● **Problem to solve**
Give only the number of lines in the records below that contain the word "tools".

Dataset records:
---------------

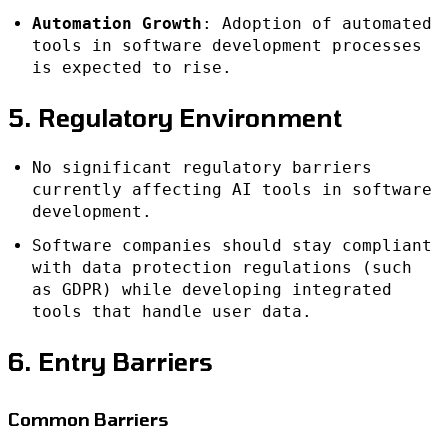
Automation Growth
: Adoption of automated
tools in software development processes
is expected to rise.
5. Regulatory Environment
No significant regulatory barriers
currently affecting AI tools in software
development.
Software companies should stay compliant
with data protection regulations (such
as GDPR) while developing integrated
tools that handle user data.
6. Entry Barriers
Common Barriers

---------------

● **Result of this exercise**
3